# Normalized data on a rolling window

I have a whole set of data on [0,T] with an observation variable y(t), and a feature x(t), the two being univariates with no missing data.

For a given period [t, t+h], I am applying a dynamic linear regression:

y(t) = a(t) + b(t) * x(t) + w(t)
a(t) = a(t-1) + w_a(t)
b(t) = b(t-1) + w_b(t)


Where w, w_a, w_b are the variance of the last term on these 3 lines (following a centered normal distribution).

What matters is that for window [0, h], I normalize my data (x, y) - aka zero mean and 1 std - and then will have a series of estimated parameters a and b after maximum likehood estimation:

time   a     b
0   0     0
1   0.41  0.72
...
h-1 0.432 0.55
h   0.435 0.567


I am interested in the last couple a(h), b(h) giving the intercept and the slope.

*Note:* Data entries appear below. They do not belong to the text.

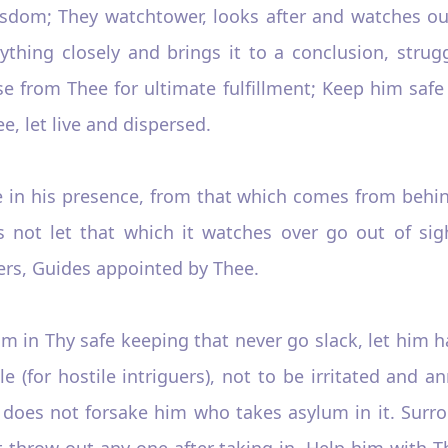
isdom; They watchtower, looks after and watches out
ing closely and brings it to a conclusion, struggles
se from Thee for ultimate fulfillment; Keep him saf
ee, let live and dispersed.
e in his presence, from that which comes from behind
s not let that which it watches over go out of sig
ers, Guides appointed by Thee.
m in Thy safe keeping that never go slack, let him h
e (for hostile intriguers), not to be irritated and 
 does not forsake him who takes asylum in it. Surr
t throw out any one after taking in. Help him with T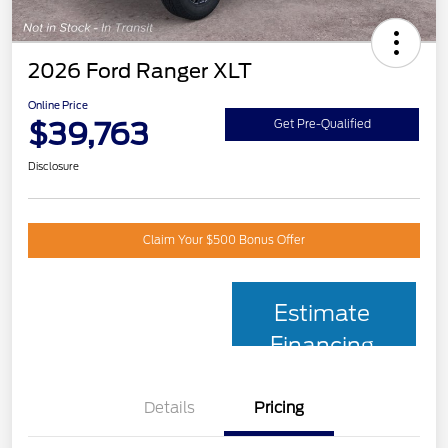
2026 Ford Ranger XLT
Online Price
$39,763
Get Pre-Qualified
Disclosure
Claim Your $500 Bonus Offer
Estimate
Financing
Details
Pricing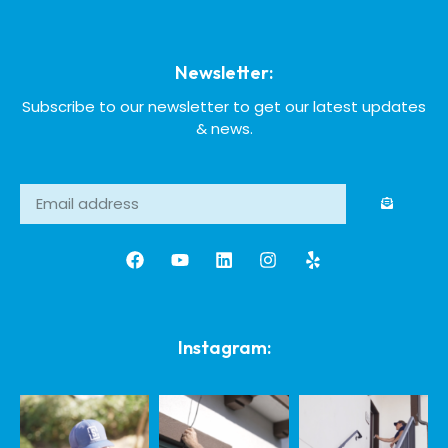
Newsletter:
Subscribe to our newsletter to get our latest updates
& news.
Instagram: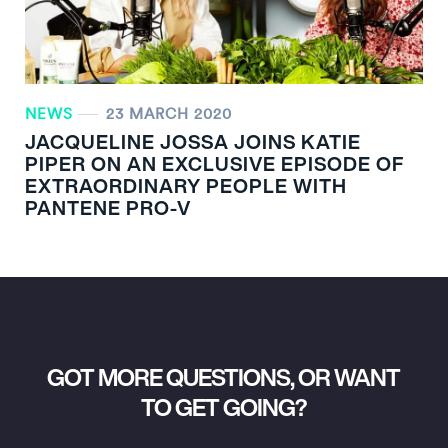
NEWS
23 MARCH 2020
JACQUELINE JOSSA JOINS KATIE
PIPER ON AN EXCLUSIVE EPISODE OF
EXTRAORDINARY PEOPLE WITH
PANTENE PRO-V
GOT MORE QUESTIONS, OR WANT
TO GET GOING?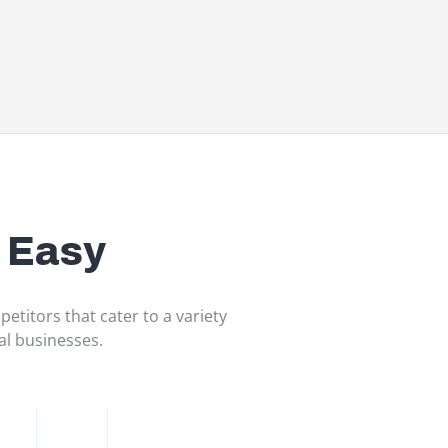
 Easy
etitors that cater to a variety
tal businesses.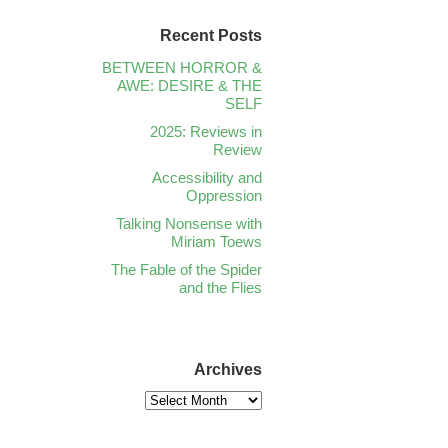
Recent Posts
BETWEEN HORROR &
AWE: DESIRE & THE
SELF
2025: Reviews in
Review
Accessibility and
Oppression
Talking Nonsense with
Miriam Toews
The Fable of the Spider
and the Flies
Archives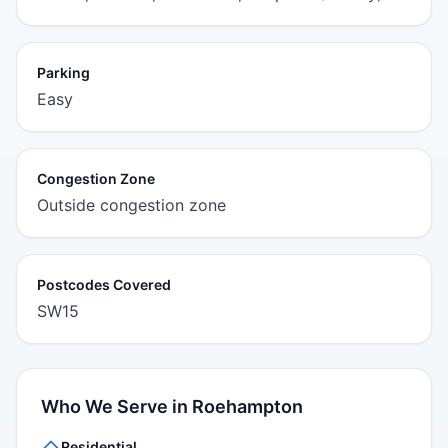
Parking
Easy
Congestion Zone
Outside congestion zone
Postcodes Covered
SW15
Who We Serve in Roehampton
Residential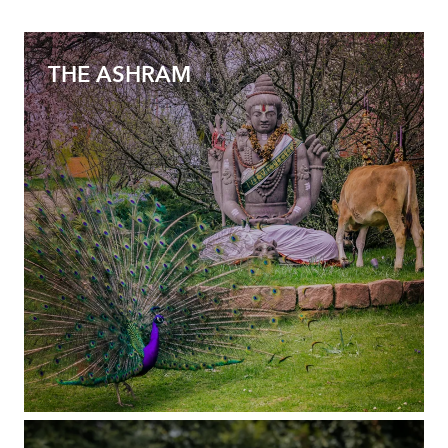
THE ASHRAM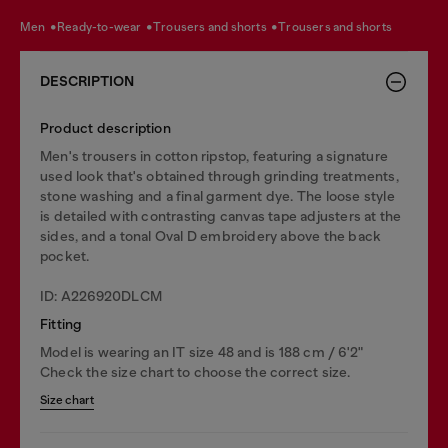
men
ready-to-wear
trousers and shorts
trousers and shorts
DESCRIPTION
Product description
Men's trousers in cotton ripstop, featuring a signature
used look that's obtained through grinding treatments,
stone washing and a final garment dye. The loose style
is detailed with contrasting canvas tape adjusters at the
sides, and a tonal Oval D embroidery above the back
pocket.
ID: A226920DLCM
Fitting
Model is wearing an IT size 48 and is 188 cm / 6'2"
Check the size chart to choose the correct size.
Size chart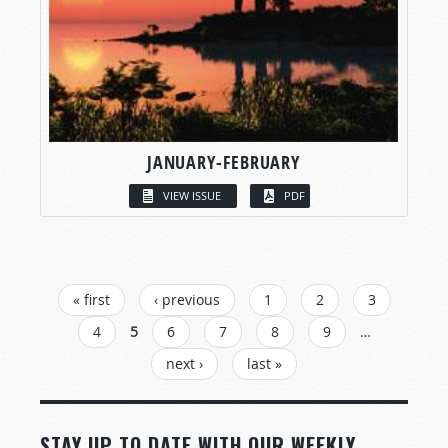
JANUARY-FEBRUARY
VIEW ISSUE
PDF
PAGES
« first
‹ previous
1
2
3
4
5
6
7
8
9
…
next ›
last »
STAY UP TO DATE WITH OUR WEEKLY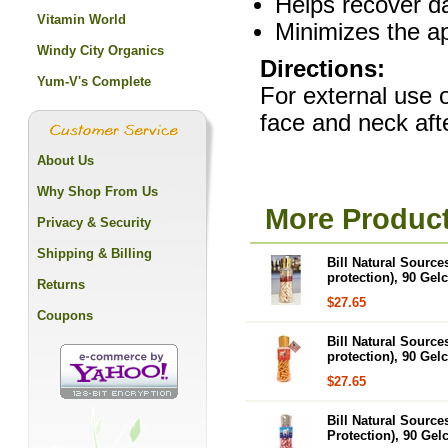
Helps recover da
Vitamin World
Minimizes the a
Windy City Organics
Directions:
Yum-V's Complete
For external use o
face and neck aft
About Us
Why Shop From Us
More Product
Privacy & Security
Shipping & Billing
Bill Natural Source
protection), 90 Gel
Returns
$27.65
Coupons
Bill Natural Source
protection), 90 Gel
$27.65
Bill Natural Source
Protection), 90 Gel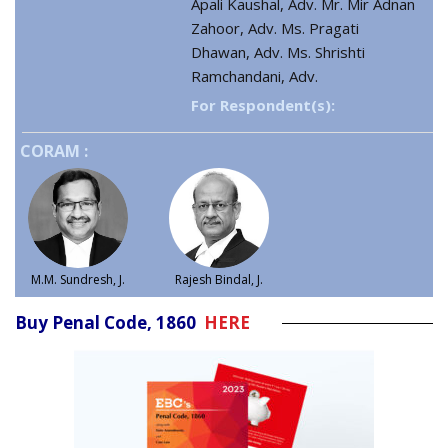
Apali Kaushal, Adv. Mr. Mir Adnan
Zahoor, Adv. Ms. Pragati
Dhawan, Adv. Ms. Shrishti
Ramchandani, Adv.
For Respondent(s):
CORAM :
M.M. Sundresh, J.
Rajesh Bindal, J.
Buy Penal Code, 1860
HERE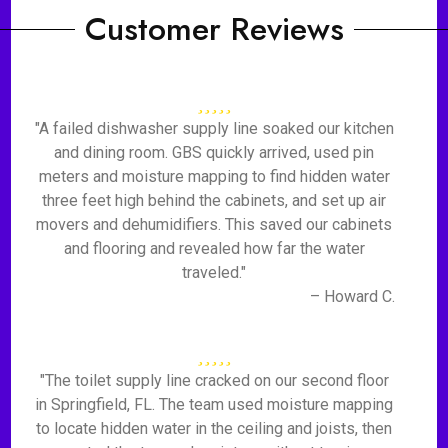
Customer Reviews
"A failed dishwasher supply line soaked our kitchen
and dining room. GBS quickly arrived, used pin
meters and moisture mapping to find hidden water
three feet high behind the cabinets, and set up air
movers and dehumidifiers. This saved our cabinets
and flooring and revealed how far the water
traveled."
– Howard C.
"The toilet supply line cracked on our second floor
in Springfield, FL. The team used moisture mapping
to locate hidden water in the ceiling and joists, then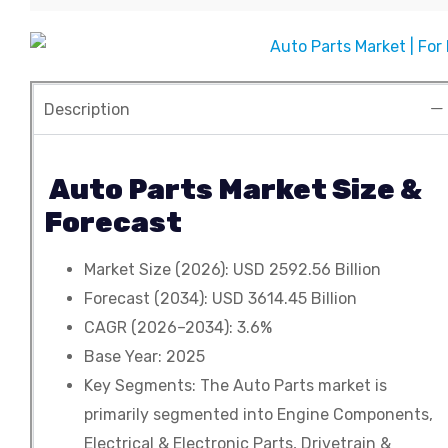
Contact
Develop product and Services
Custom Reports
Agriculture
Primary Research
Automobile & Transportation
Demand Forecasting
Consumer Goods
Description
Company Research
Chemical & Material
Auto Parts Market Size &
Electronics & Semiconductor
Forecast
Energy & Power
Market Size (2026): USD 2592.56 Billion
Food & Beverages
Forecast (2034): USD 3614.45 Billion
CAGR (2026–2034): 3.6%
Information Technology
Base Year: 2025
Key Segments: The Auto Parts market is
Pharma & Healthcare
primarily segmented into Engine Components,
Manufacturing & Construction
Electrical & Electronic Parts, Drivetrain &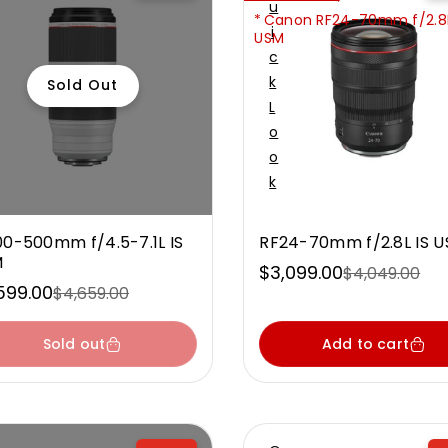
U
Canon RF24-70mm f/2.8L
I
USM
C
K
Sold Out
L
O
O
K
00-500mm f/4.5-7.1L IS
RF24-70mm f/2.8L IS 
M
$3,099.00
$4,049.00
Sale
Regular
599.00
$4,659.00
e
ular
price
price
ce
ce
Sold out
Add to cart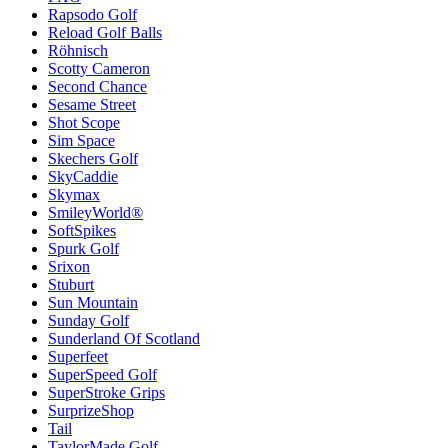
Rapsodo Golf
Reload Golf Balls
Röhnisch
Scotty Cameron
Second Chance
Sesame Street
Shot Scope
Sim Space
Skechers Golf
SkyCaddie
Skymax
SmileyWorld®
SoftSpikes
Spurk Golf
Srixon
Stuburt
Sun Mountain
Sunday Golf
Sunderland Of Scotland
Superfeet
SuperSpeed Golf
SuperStroke Grips
SurprizeShop
Tail
TaylorMade Golf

Then I take as training set x(1), x(2) ... x(h+1) and y(1), y(2), .., y(h+1), normalize thse two series, and have as well some best estimations for the parameters a and b. I take parameters a(h+1) and b(h+1).

And so on. By rolling the window, I thus have a set of slopes b(h), b(h+1), ..., b(T) and intercept a(h), a(h+1), ..., a(T)

However the normalization differs between each rolling windows. So that I am not sure at all it is a good way to deduce some behaviour about the time series a and b of the "last estimation".

What would be the best method:

• still perform some analysis on a and b timeseries despite (x,y) normalisation is different on each window?

• apply the above by normalizing the data on each window [t, t+h] with the means/std of y and x on [0, T]?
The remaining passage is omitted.